Small had been studying a parasitic disease of the Norway lobster in Scotland when he met Shields at a conference in Australia. Shields was studying a similar disease in blue crabs at the time, and the two eventually joined forces at VIMS.


Homarus Americanus: A diver finds a giant 16-pound lobster at Hodgkin’s Cove, Gloucester, Mass.

For Shields, who has spent the past 20 years studying diseases of the Chesapeake Bay blue crab, one of the more intriguing pathogens is a parasitic dinoflagellate that lives in the crustacean’s blood.

“This particular pathogen lives in the blood of the crab, eventually kills the crab and then leaves it to find another crab, using a dinospore stage,” Shield said. “In some cases we see fall outbreaks of 70 to 80 to 100 percent of the juvenile crabs, so it’s pretty pathogenic.”

Shields and Small recently visited a sampling spot on the Eastern Shore where 100 percent of the crabs were infected with the disease.

“Those crabs are all going to die, so as you can imagine, it’s a pretty serious pathogen, mainly restricted to the high salinity waters of the Chesapeake,” Shields said. “It kills crabs in 30 to 40 days typically, sometimes a little bit longer.”

Aside from impacting dinner plates across the country, the crab die-off will cause other problems.

“They’re a key component of the ecosystem, they predate all sorts of things,” said Small. “If you remove the predator, what’s going to happen to these community profiles?
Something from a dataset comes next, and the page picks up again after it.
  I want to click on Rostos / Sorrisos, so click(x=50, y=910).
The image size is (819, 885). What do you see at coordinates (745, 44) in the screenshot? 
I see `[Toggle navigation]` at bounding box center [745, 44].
We really don’t have a good handle on that.”

Shields and his team also recently studied an epidemic disease in North Atlantic clawed lobsters that causes bacterial necrosis of the shell. The disease, known as epizoological shell disease, has led to at least a 90 percent drop in the lobster population of Long Island Sound.

“If you’ve eaten lobsters before, you know how difficult it can be to crack the shell on these animals. You use a nutcracker or a hammer to get at the meat,” Shields said. “Just to give you an idea, a lobster with epizootic shell disease, if it’s on the carapace, the upper part, you can literally push your fingers through the affected shell and kill the animal. It’s that easy.”

A number of environmental factors are believed to cause the condition, including rising water temperatures and contaminants like pesticides and oil spill dispersants. The result is that it takes twice as long for lobsters to harden their shells after molting, giving bacteria a longer time to infect the shell while it’s in a weakened state. Female lobsters don’t molt while carrying eggs, and the infection often kills them before the eggs can hatch, because the females cannot molt out of it.


Anna Coffey M.S. '11  shows the direty work involved in pulling crab pots.
Anna Coffey M.S. ’11 shows the direty work involved in pulling crab pots.

In addition to affecting the animals and their ecosystem, the die-off has also impacted the lobster fishery. “The southern New England lobster fishery, from southern Massachusetts through New York, is basically shut down by it,” said Shields. “There’s very little recruitment of lobsters in that zone, and the fishery has basically dropped to a tenth of its former value.”

Because of the lesions caused by the disease on the shell of the lobsters, human consumers find the live animals unappetizing, and they can only be sold for canning. For those who make a living harvesting lobsters, it’s the difference between getting paid roughly $6 per pound or less than $1 per pound for the animals.

“For the watermen, that’s their bread and butter, that’s their best market — the live animal trade,” Shields said.

Shields is currently working with the Maine Department of Marine Resources to be proactive about identifying and deterring the disease in the state, though efforts to stop its migration may be all for naught. As bodies of water continue to get hotter around the globe, Shields said, the escalation and fluctuation in temperature will probably lead to more pathogens infecting crustaceans.

“Temperature really is a critical feature,” said Shields. “Bacteria shows a very strong response to temperature.

“At 16, 17, 18 degrees above centigrade, that’s where the epizootic disease really takes off.”